Là-bas, les bergers existent aussi. Ainsi que les moutons. Par contre, l’abri de ces laineux diffère de ceux que l’on trouve en occident, du fait qu’ils ont quasi sous terre. Les bergers gardent leur bétail dans une espèce de gros monticule de terre creusé en son centre ainsi que par un côté, permettant ainsi à l’animal de faire son chemin vers son abri. C’est comme un énorme igloo carré, évasé sur les cotés et à ciel ouvert et creusé à moitié terre. Pour les nourrir, les marchands de laine se fabriquent dans la terre un escalier qui permet de se rendre au-dessus du monticule et ainsi voir le troupeau massé tout en bas, à environ 6 à 8 pieds de profondeur.
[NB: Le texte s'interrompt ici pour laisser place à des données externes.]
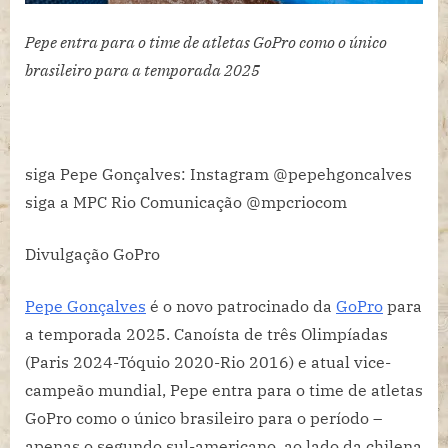
Pepe entra para o time de atletas GoPro como o único
brasileiro para a temporada 2025
siga Pepe Gonçalves: Instagram @pepehgoncalves
siga a MPC Rio Comunicação @mpcriocom
Divulgação GoPro
Pepe Gonçalves
é o novo patrocinado da
GoPro
para
a temporada 2025. Canoísta de três Olimpíadas
(Paris 2024-Tóquio 2020-Rio 2016) e atual vice-
campeão mundial, Pepe entra para o time de atletas
GoPro como o único brasileiro para o período –
apenas o segundo sul-americano, ao lado da chilena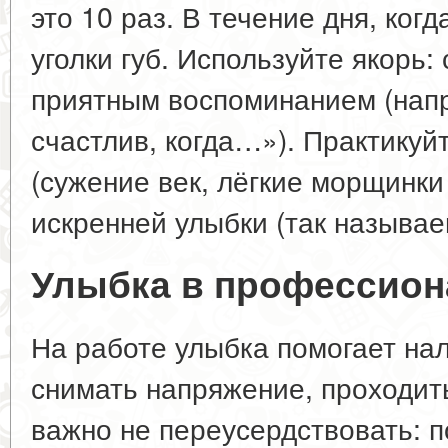
это 10 раз. В течение дня, ког
уголки губ. Используйте якорь:
приятным воспоминанием (напр
счастлив, когда…»). Практикуй
(сужение век, лёгкие морщинки 
искренней улыбки (так называ
Улыбка в профессион
На работе улыбка помогает на
снимать напряжение, проходит
важно не переусердствовать: 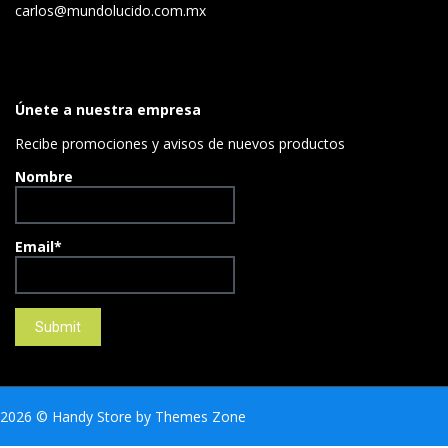
carlos@mundolucido.com.mx
Únete a nuestra empresa
Recibe promociones y avisos de nuevos productos
Nombre
Email*
2026
© Handy Store by
Themes Zone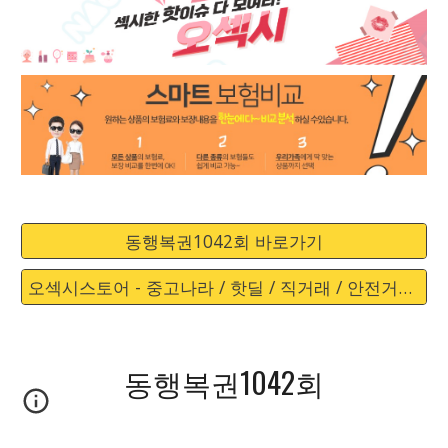
동행복권1042회 바로가기
오섹시스토어 - 중고나라 / 핫딜 / 직거래 / 안전거래 바로가기
동행복권1042회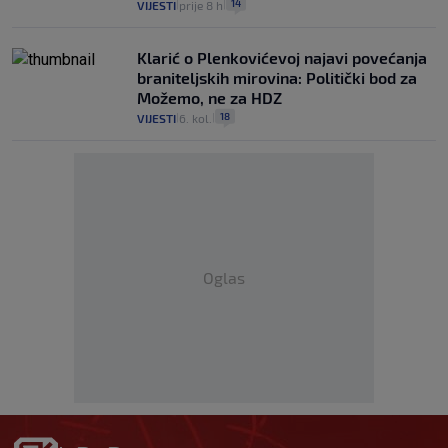
14
VIJESTI
prije 8 h
|
|
Klarić o Plenkovićevoj najavi povećanja
braniteljskih mirovina: Politički bod za
Možemo, ne za HDZ
18
VIJESTI
6. kol.
|
|
Oglas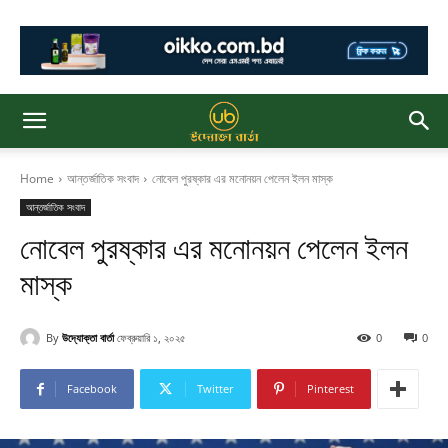
Home
আন্তর্জাতিক সংবাদ
নোবেল পুরষ্কার এর মনোনয়ন পেলেন ইলন মাস্ক
আন্তর্জাতিক সংবাদ
নোবেল পুরষ্কার এর মনোনয়ন পেলেন ইলন
মাস্ক
By
উদ্যোক্তা বার্তা
ফেব্রুয়ারি ১, ২০২৫
0
0
Facebook
Twitter
Pinterest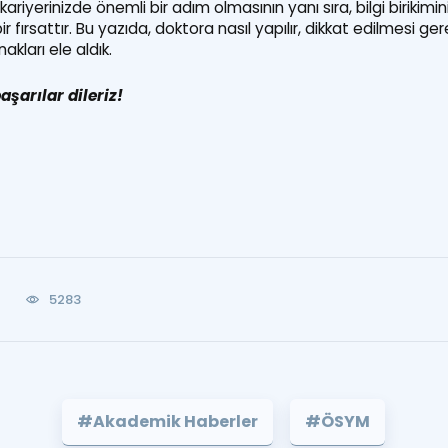
yerinizde önemli bir adım olmasının yanı sıra, bilgi birikimin
 fırsattır. Bu yazıda, doktora nasıl yapılır, dikkat edilmesi g
akları ele aldık.
şarılar dileriz!
0
5283
#Akademik Haberler
#ÖSYM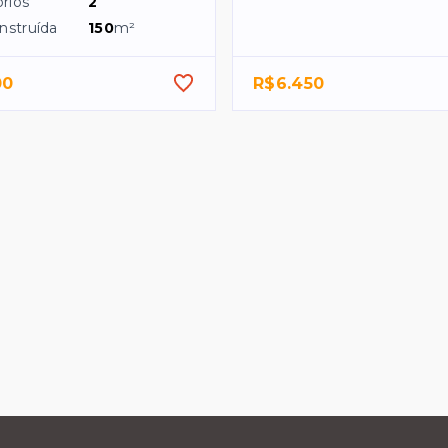
rios
2
nstruída
150
m²
00
R$6.450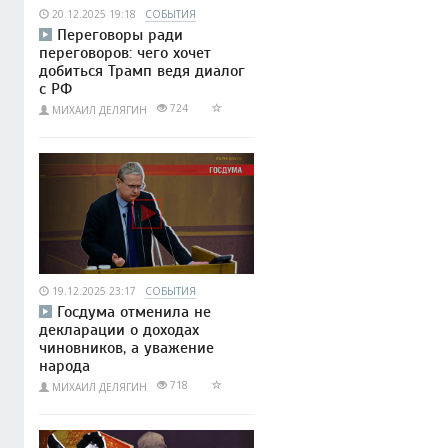
20.12.2025 19:18
СОБЫТИЯ
Переговоры ради
переговоров: чего хочет
добиться Трамп ведя диалог
с РФ
724
МИХАИЛ ДЕЛЯГИН
19.12.2025 23:17
СОБЫТИЯ
Госдума отменила не
декларации о доходах
чиновников, а уважение
народа
718
МИХАИЛ ДЕЛЯГИН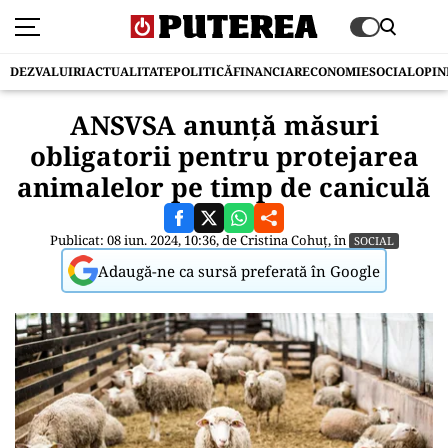
DEZVALUIRI
ACTUALITATE
POLITICĂ
FINANCIAR
ECONOMIE
SOCIAL
OPIN
ANSVSA anunță măsuri
obligatorii pentru protejarea
animalelor pe timp de caniculă
Publicat: 08 iun. 2024, 10:36, de
Cristina Cohuț
, în
SOCIAL
Adaugă-ne ca sursă preferată în Google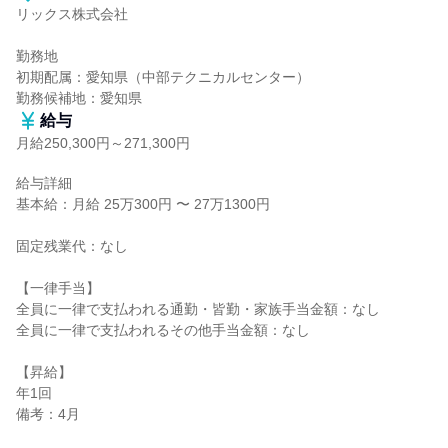
リックス株式会社

勤務地

初期配属：愛知県（中部テクニカルセンター）

勤務候補地：愛知県
給与
月給250,300円～271,300円
給与詳細

基本給：月給 25万300円 〜 27万1300円

固定残業代：なし

【一律手当】

全員に一律で支払われる通勤・皆勤・家族手当金額：なし

全員に一律で支払われるその他手当金額：なし

【昇給】

年1回

備考：4月
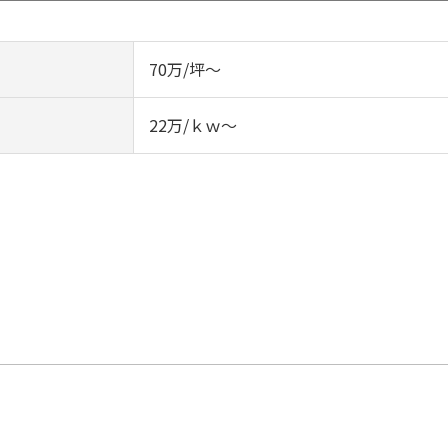
70万/坪～
22万/ｋｗ～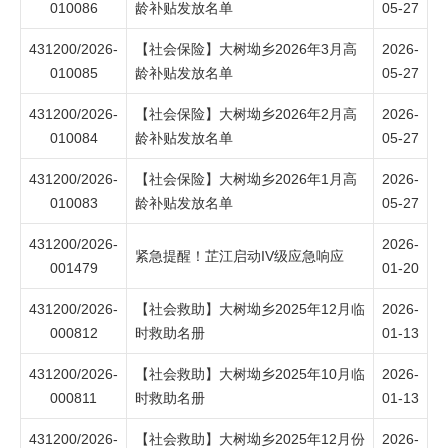
010086
龄补贴发放名单
05-27
431200/2026-
【社会保险】大树坳乡2026年3月高
2026-
010085
龄补贴发放名单
05-27
431200/2026-
【社会保险】大树坳乡2026年2月高
2026-
010084
龄补贴发放名单
05-27
431200/2026-
【社会保险】大树坳乡2026年1月高
2026-
010083
龄补贴发放名单
05-27
431200/2026-
2026-
紧急提醒！芷江启动IV级应急响应
001479
01-20
431200/2026-
【社会救助】大树坳乡2025年12月临
2026-
000812
时救助名册
01-13
431200/2026-
【社会救助】大树坳乡2025年10月临
2026-
000811
时救助名册
01-13
431200/2026-
【社会救助】大树坳乡2025年12月份
2026-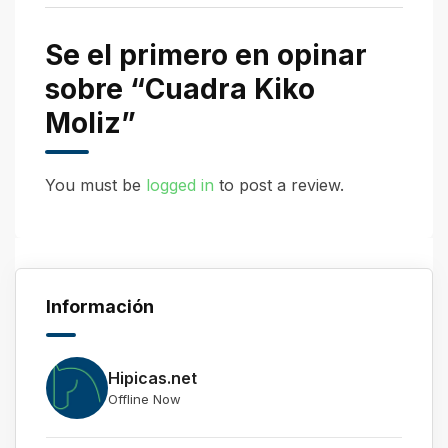
Se el primero en opinar
sobre “Cuadra Kiko
Moliz”
You must be
logged in
to post a review.
Información
Hipicas.net
Offline Now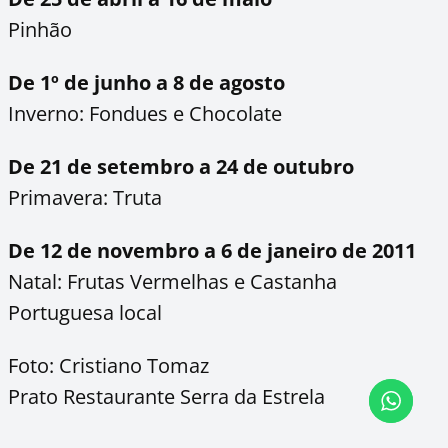
Pinhão
De 1º de junho a 8 de agosto
Inverno: Fondues e Chocolate
De 21 de setembro a 24 de outubro
Primavera: Truta
De 12 de novembro a 6 de janeiro de 2011
Natal: Frutas Vermelhas e Castanha
Portuguesa local
Foto: Cristiano Tomaz
Prato Restaurante Serra da Estrela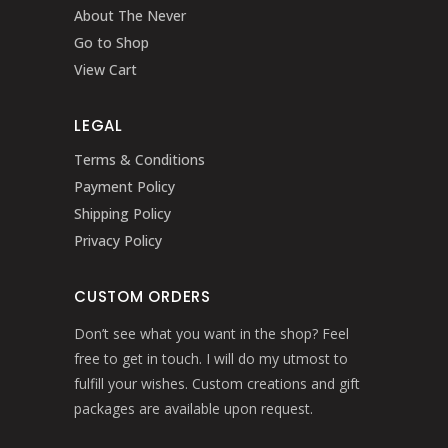
About The Never
Go to Shop
View Cart
LEGAL
Terms & Conditions
Payment Policy
Shipping Policy
Privacy Policy
CUSTOM ORDERS
Don’t see what you want in the shop? Feel
free to get in touch. I will do my utmost to
fulfill your wishes. Custom creations and gift
packages are available upon request.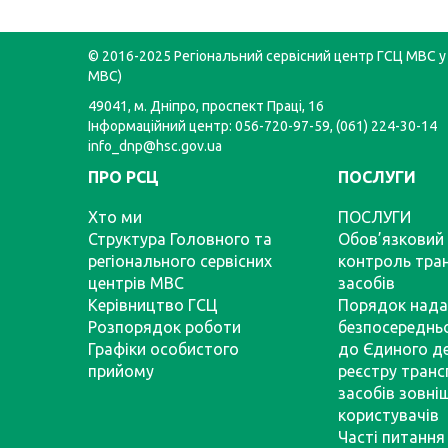
© 2016-2025 Регіональний сервісний центр ГСЦ МВС у 
МВС)
49041, м. Дніпро, проспект Праці, 16
Інформаційний центр: 056-720-97-59, (061) 224-30-14
info_dnp@hsc.gov.ua
ПРО РСЦ
ПОСЛУГИ
Хто ми
ПОСЛУГИ
Структура Головного та
Обов’язковий 
регіонального сервісних
контроль тра
центрів МВС
засобів
Керівництво ГСЦ
Порядок нада
Розпорядок роботи
безпосереднь
Графіки особистого
до Єдиного д
прийому
реєстру тран
засобів зовні
користувачів
Часті питання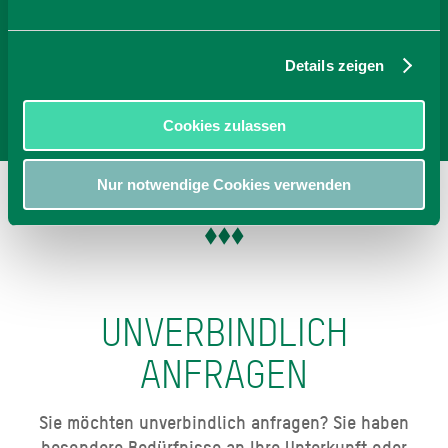
Anzahl Personen
Details zeigen
Zimmer finden
Cookies zulassen
Nur notwendige Cookies verwenden
UNVERBINDLICH
ANFRAGEN
Sie möchten unverbindlich anfragen? Sie haben
besondere Bedürfnisse an Ihre Unterkunft oder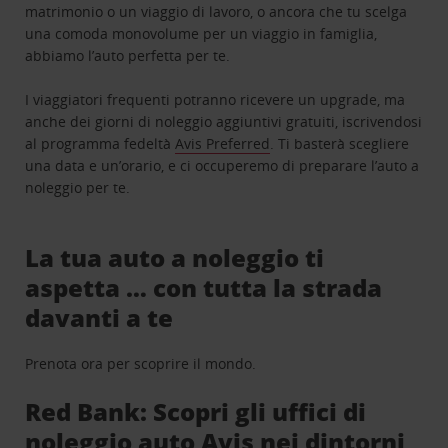
matrimonio o un viaggio di lavoro, o ancora che tu scelga
una comoda monovolume per un viaggio in famiglia,
abbiamo l’auto perfetta per te.
I viaggiatori frequenti potranno ricevere un upgrade, ma
anche dei giorni di noleggio aggiuntivi gratuiti, iscrivendosi
al programma fedeltà
Avis Preferred
. Ti basterà scegliere
una data e un’orario, e ci occuperemo di preparare l’auto a
noleggio per te.
La tua auto a noleggio ti
aspetta … con tutta la strada
davanti a te
Prenota ora per scoprire il mondo.
Red Bank: Scopri gli uffici di
noleggio auto Avis nei dintorni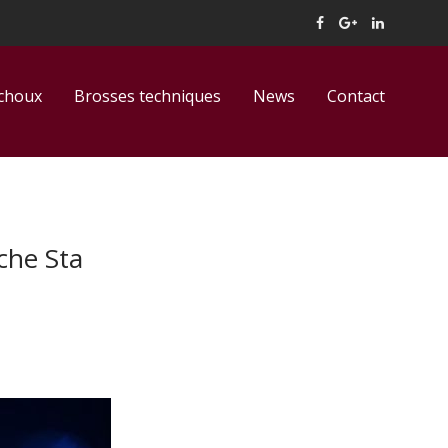
tchoux
Brosses techniques
News
Contact
che Sta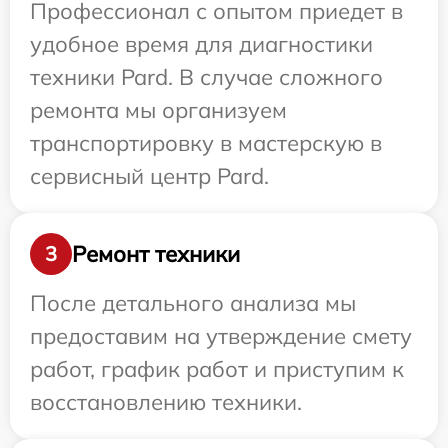
Профессионал с опытом приедет в
удобное время для диагностики
техники Pard. В случае сложного
ремонта мы организуем
транспортировку в мастерскую в
сервисный центр Pard.
Ремонт техники
3
После детального анализа мы
предоставим на утверждение смету
работ, график работ и приступим к
восстановлению техники.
Ces marches, je les monte à reculons, racontant à mes parents une histoire interminable sur un sujet probablement peu intéressant que mon père a depuis longtemps oublié. Mon père n’est pas berger. Encore moins berger tunisien. Il ne sait donc pas ou son galopin de fils se dirige, pas plus que ce dernier d’ailleurs. À trois ans, c’est pardonnable. Cette histoire n’aurait peut-être pu être raconté si le troupeau n’avait pas été en place. Mais en bon samaritain qu’ils sont, ils ont bien voulu amortir ma chute de quatre fois ma grandeur, pour ne procurer qu’à mes parents une terrible frousse qu’ils ont mis du temps à oublier. Au grand étonnement de papa, les bêtes n’ont fait aucun cas de ma présence, sauf peut-être mon sauveur qui dû me trouver plutôt inopportun de troubler son repas, m’évitant ainsi un piétinement certain.